Initial situation:
An international industrial company has a very complex IT service catalogue with many local and regional differences. Even the smallest service items are ordered individually. A lot of time and money are flowing into the administration of these services.
Up to now, managers or other employees with special authorizations request IT equipment for their colleagues. To do so, they have to click their way through the complex catalog, which favors oversized or incorrect orders. Team leaders, for example, can put several devices on stock in order to have them quickly available when needed. It also happens that they order peripheral devices that do not match the PC in use. Now, the company wants to make orders and delivery more transparent and standardize IT services. The aim is to define services in advance according to certain user categories, and to deliver them in bundles, for example during onboarding.
Challenge 1:
To be productive, employees need adequate equipment – the company must not save money in the wrong place. Compromises will be necessary as different business units and countries have different IT policies: Some are strongly cost-driven, while others attach great importance to modern and comprehensive equipment for their employees.
Challenge 2:
Some executives and employees will not be enthusiastic about the new process. After all, they are handing over responsibility of parts of their digital equipment to IT.
Implementation:
Together with the customer, we developed a so-called persona concept. A persona is an idealized user group whose members need the same devices, applications, data and IT services for their work. This is not about hierarchy, but about the type of work – focusing on aspects such as specialization or mobility in everyday life.
In order to determine which devices and applications the major employee groups really need, we conducted a written survey of IT users worldwide. In addition, we analyzed IT inventory data: What hardware and software is currently in use?
We categorized employees with the same basic IT needs into different personas. For these groups, IT created tailor-made service packages (bundles) that offer the best cost-benefit ratio. We also took into account the different needs of company functions and countries. The service bundles have been standardized as much as possible; at the same time they are as flexible as necessary.

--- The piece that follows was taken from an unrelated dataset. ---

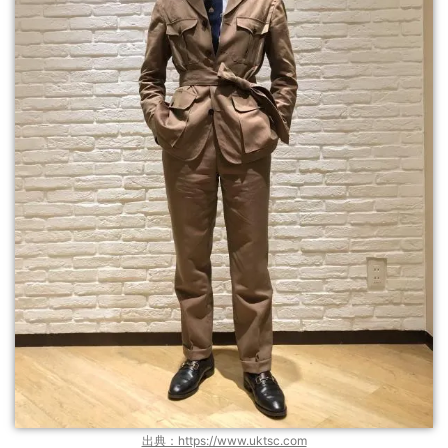
出典：https://www.uktsc.com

A smaller product catalogue remains – for employee groups and countries with special requirements that no persona covers completely.

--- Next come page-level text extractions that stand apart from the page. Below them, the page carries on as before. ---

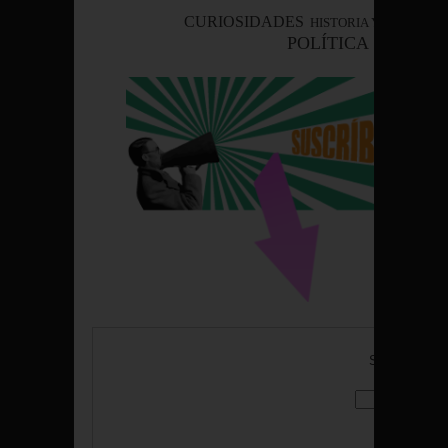
CURIOSIDADES
HISTORIA Y VIAJES
C
POLÍTICA
ASTRONOM
Suscríbete po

In order to prevent internal resistance, we informed employees, managers and key users about the advantages of the new IT services at an early stage.
The persona-related services are accompanied by a shift of accountability from the business to IT which takes on management and control of the workplace services from now on. (This is not mandatory, but was decided in this specific use case.) The internal customer simply passes on a requirement profile to the IT department, which will then decide about the optimal hardware.
Results:
The IT department does not have to configure workplace services for individual employees any more. Standardized services reduce the workload for IT specialists who provide hardware and software, and generally simplify administration. Thus, the support team can concentrate on other tasks. In addition, orders become much more convenient for the business. For example, a sales employee no longer has to assemble her equipment from the catalog. Together with her standard notebook with all relevant tools, she automatically receives a docking station and a suitable privacy filter. Even the skeptics in the company quickly got used to the comfortable new order process and are very satisfied.
Furthermore, the Service Bundles make it possible to link IT and HR processes. During onboarding, IT can deliver the required equipment up to 70 percent faster; usually the entire IT workstation is ready from day one.
From a management perspective, the concept creates more transparency and planning security. Now the company knows very precisely how much money is spent on IT workplaces for employees in certain functions – both today and in the foreseeable future. Thus, IT purchasing can be planned much more accurately.